Data to use:
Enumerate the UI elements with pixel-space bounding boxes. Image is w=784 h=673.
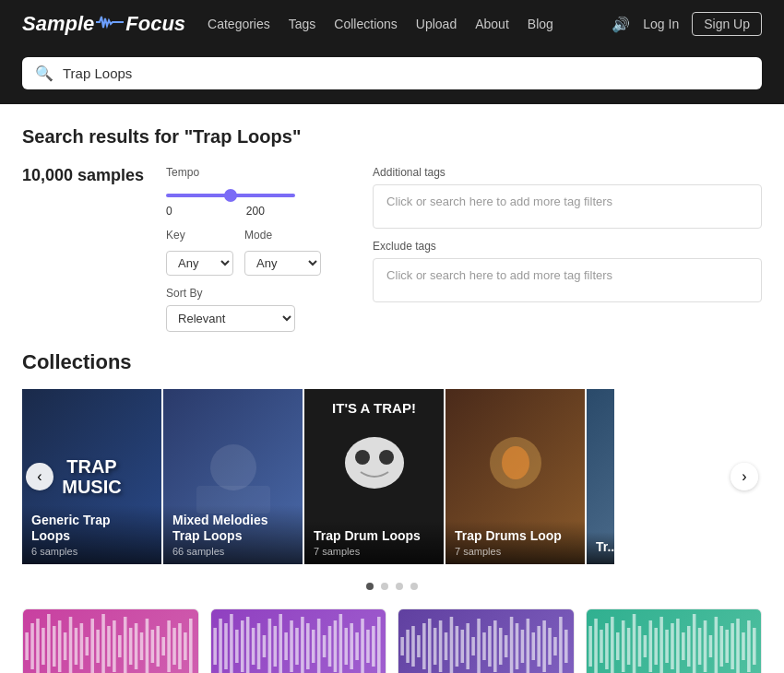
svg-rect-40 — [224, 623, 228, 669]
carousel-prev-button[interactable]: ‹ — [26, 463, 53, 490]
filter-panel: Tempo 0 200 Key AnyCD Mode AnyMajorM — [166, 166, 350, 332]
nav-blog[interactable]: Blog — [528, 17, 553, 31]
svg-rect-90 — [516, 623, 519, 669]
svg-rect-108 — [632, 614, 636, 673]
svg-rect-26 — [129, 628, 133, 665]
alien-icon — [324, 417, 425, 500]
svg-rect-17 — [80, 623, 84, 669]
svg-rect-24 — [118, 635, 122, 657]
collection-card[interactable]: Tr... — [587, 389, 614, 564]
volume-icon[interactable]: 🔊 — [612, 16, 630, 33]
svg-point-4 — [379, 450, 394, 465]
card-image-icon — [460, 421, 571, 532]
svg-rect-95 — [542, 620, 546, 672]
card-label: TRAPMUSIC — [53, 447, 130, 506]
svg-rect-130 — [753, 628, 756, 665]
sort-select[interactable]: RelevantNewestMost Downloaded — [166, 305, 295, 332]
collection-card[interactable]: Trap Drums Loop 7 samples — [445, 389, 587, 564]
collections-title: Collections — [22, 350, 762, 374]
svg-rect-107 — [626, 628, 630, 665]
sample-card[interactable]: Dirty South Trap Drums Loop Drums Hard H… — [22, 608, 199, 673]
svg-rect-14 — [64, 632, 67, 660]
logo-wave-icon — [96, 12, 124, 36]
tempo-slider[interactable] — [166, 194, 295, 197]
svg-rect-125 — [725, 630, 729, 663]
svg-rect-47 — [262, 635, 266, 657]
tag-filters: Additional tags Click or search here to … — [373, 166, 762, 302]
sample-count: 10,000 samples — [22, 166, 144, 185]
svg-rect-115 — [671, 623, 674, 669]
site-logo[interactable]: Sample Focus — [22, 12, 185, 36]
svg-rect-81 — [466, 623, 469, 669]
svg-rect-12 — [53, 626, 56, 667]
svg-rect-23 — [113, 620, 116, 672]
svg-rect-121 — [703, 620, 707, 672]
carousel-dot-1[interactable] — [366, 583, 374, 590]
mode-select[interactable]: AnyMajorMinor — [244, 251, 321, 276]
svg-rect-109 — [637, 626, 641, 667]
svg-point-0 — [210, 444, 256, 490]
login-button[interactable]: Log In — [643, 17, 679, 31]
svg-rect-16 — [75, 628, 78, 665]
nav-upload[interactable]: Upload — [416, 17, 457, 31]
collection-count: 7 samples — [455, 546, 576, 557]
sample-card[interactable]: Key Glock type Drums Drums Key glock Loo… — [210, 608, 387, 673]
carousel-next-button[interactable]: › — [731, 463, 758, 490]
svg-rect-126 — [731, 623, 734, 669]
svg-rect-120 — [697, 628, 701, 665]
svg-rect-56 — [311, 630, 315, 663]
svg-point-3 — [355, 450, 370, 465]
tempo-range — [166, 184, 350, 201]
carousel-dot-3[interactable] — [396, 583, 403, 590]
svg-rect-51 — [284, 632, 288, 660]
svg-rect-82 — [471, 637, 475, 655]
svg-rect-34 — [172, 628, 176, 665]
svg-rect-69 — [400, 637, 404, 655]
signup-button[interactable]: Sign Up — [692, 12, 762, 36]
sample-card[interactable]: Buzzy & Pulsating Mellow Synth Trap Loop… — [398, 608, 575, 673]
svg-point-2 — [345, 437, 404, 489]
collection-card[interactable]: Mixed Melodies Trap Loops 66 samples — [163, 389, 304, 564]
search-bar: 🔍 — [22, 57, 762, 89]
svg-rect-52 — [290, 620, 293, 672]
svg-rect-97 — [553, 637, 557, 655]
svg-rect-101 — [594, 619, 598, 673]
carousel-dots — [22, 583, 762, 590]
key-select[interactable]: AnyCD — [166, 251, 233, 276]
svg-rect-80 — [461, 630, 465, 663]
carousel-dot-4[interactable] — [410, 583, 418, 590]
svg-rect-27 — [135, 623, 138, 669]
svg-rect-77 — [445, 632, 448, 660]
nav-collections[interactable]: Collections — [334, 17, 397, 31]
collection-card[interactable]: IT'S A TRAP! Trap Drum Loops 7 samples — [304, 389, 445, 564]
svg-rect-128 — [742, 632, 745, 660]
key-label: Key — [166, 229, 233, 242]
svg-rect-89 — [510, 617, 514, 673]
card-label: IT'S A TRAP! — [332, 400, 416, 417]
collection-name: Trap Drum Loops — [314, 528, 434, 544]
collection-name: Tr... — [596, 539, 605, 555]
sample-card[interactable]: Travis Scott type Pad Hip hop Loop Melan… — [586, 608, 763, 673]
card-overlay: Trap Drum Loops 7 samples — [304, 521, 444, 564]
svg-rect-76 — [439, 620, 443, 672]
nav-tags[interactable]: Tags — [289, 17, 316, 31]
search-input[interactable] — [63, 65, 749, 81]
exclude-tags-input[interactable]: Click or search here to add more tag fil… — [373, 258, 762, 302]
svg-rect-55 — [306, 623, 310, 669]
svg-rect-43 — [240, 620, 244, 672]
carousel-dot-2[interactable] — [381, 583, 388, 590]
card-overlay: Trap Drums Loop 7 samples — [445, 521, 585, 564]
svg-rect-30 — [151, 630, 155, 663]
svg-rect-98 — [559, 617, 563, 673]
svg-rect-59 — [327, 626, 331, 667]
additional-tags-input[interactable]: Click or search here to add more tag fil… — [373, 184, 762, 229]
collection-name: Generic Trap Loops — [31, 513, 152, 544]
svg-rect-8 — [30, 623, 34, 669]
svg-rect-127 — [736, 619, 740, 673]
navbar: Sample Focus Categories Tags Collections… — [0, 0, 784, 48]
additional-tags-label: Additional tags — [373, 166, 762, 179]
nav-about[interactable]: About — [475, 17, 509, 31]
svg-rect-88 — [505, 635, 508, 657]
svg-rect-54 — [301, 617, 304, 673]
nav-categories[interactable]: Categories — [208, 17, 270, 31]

---

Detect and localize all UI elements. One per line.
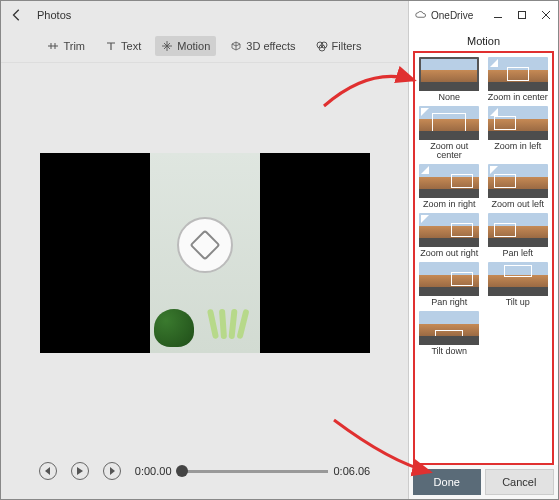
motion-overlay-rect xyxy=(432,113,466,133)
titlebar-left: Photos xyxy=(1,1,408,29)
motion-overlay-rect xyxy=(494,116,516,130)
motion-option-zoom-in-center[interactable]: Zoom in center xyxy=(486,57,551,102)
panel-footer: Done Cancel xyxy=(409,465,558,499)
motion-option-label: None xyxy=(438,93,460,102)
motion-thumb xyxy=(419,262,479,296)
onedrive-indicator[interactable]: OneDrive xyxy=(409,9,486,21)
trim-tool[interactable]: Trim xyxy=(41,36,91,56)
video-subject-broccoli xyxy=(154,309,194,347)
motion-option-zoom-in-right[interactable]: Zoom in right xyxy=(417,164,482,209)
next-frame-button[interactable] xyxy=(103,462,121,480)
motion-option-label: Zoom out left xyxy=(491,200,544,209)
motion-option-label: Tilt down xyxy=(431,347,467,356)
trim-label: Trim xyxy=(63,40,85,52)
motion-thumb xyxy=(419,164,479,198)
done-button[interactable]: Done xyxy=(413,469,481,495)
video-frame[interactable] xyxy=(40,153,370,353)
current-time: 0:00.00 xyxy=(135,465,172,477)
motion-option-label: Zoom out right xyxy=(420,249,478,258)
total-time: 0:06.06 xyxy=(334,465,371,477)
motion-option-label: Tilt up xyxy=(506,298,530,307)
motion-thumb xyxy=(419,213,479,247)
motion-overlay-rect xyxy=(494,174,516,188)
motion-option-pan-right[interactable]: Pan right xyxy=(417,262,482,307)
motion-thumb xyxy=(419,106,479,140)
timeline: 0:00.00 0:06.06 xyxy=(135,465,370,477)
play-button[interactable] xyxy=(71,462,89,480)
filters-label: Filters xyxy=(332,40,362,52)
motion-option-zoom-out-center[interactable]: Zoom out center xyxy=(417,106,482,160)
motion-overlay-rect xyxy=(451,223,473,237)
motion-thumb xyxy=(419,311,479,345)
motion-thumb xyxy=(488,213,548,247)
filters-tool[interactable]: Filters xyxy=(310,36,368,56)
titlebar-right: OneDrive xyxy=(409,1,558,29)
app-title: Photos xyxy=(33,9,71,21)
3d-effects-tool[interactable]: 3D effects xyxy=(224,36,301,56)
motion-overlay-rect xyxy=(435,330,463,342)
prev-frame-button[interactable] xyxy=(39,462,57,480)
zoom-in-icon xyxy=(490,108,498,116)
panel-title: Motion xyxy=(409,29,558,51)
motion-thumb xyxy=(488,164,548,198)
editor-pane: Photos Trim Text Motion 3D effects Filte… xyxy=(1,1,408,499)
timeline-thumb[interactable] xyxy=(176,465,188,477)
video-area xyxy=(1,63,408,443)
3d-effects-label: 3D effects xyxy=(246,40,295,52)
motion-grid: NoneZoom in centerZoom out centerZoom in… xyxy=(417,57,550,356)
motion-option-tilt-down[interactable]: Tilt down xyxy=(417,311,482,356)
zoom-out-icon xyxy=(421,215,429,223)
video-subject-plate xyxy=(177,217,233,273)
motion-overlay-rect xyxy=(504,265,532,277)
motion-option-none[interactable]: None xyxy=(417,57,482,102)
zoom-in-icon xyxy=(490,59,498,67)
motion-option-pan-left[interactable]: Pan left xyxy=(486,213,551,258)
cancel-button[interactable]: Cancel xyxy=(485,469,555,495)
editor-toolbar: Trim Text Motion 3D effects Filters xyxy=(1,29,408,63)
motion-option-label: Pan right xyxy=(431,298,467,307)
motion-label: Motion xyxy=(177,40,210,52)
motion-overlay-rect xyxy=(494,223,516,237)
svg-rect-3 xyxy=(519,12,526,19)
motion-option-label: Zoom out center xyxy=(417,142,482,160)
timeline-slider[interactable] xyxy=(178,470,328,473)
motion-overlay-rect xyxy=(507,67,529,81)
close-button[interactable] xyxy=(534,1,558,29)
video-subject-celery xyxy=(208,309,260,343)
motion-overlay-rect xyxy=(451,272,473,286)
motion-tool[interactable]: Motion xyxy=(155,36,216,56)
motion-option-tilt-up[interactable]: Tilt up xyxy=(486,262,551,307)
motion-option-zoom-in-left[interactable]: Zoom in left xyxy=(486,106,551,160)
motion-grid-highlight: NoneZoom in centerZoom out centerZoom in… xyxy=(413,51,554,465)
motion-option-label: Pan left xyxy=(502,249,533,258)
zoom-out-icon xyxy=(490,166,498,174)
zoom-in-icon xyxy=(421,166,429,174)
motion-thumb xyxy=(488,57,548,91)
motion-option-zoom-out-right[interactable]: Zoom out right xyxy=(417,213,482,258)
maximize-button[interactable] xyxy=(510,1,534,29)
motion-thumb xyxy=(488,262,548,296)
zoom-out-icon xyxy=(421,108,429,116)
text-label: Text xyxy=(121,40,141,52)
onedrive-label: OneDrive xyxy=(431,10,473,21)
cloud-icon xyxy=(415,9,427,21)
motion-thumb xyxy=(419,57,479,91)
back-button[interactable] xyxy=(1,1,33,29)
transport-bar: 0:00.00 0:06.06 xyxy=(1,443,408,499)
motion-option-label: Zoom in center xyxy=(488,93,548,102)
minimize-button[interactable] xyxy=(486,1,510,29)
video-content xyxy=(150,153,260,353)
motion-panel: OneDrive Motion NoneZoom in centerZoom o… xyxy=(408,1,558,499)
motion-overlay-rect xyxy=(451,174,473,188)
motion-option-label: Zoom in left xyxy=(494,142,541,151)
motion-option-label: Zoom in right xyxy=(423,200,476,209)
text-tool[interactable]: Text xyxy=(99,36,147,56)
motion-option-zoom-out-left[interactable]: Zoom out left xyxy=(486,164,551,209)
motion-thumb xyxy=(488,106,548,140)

* * *

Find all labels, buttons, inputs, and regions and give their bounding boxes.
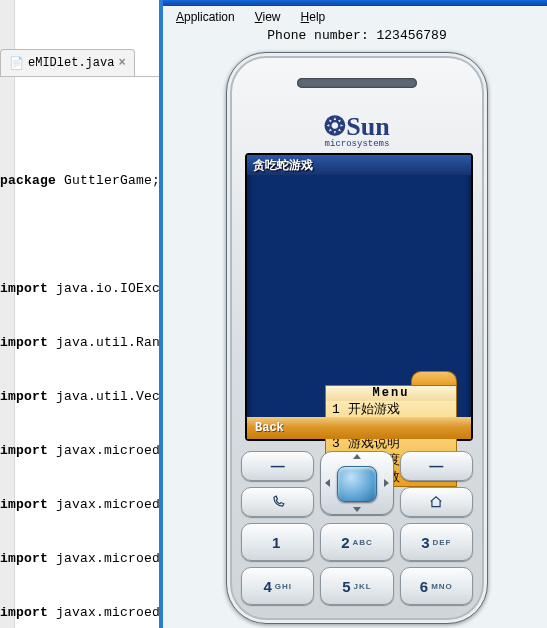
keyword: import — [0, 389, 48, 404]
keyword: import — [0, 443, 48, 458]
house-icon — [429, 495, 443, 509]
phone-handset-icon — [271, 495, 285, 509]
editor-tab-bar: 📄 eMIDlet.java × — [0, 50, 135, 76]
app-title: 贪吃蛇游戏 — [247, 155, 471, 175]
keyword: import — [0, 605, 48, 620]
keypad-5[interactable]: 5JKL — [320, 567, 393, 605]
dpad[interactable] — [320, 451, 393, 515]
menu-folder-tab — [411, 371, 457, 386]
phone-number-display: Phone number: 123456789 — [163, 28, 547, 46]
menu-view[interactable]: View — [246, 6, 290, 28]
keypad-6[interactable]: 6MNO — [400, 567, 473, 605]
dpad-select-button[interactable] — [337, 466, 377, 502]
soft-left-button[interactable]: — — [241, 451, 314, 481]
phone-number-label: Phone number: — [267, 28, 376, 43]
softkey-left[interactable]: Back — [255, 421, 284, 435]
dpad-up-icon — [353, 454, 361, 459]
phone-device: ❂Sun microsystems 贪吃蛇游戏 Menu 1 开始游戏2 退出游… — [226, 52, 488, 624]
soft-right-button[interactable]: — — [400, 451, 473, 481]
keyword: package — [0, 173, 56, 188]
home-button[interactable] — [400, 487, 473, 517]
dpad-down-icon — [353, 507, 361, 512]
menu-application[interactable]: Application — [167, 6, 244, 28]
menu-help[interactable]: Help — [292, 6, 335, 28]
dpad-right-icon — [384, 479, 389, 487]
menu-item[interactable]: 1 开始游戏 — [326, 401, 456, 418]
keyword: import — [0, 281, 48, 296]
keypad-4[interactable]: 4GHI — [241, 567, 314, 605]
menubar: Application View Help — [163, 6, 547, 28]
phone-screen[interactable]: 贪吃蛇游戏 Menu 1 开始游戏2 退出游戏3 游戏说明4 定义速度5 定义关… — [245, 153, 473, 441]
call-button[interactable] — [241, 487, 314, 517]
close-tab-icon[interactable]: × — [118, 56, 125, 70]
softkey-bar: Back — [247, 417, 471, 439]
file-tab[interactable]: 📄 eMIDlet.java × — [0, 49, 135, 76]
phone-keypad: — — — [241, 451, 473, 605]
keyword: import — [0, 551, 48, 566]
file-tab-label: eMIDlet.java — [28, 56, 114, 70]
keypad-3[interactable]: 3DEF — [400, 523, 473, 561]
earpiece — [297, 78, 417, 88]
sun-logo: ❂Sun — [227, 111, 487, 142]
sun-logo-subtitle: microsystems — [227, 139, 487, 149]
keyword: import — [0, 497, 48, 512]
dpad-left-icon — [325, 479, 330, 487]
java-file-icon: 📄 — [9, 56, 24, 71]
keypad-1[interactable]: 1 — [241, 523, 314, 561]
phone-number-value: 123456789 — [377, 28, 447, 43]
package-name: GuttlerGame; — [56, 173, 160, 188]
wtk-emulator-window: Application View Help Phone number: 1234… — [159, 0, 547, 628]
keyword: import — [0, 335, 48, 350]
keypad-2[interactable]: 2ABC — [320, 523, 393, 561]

Task:
All lines in the records above that contain "here" are to be reported.

Result of the exercise:
tag-filters: Additional tags Click or search here to … — [373, 166, 762, 302]
exclude-tags-input[interactable]: Click or search here to add more tag fil… — [373, 258, 762, 302]
additional-tags-input[interactable]: Click or search here to add more tag fil… — [373, 184, 762, 229]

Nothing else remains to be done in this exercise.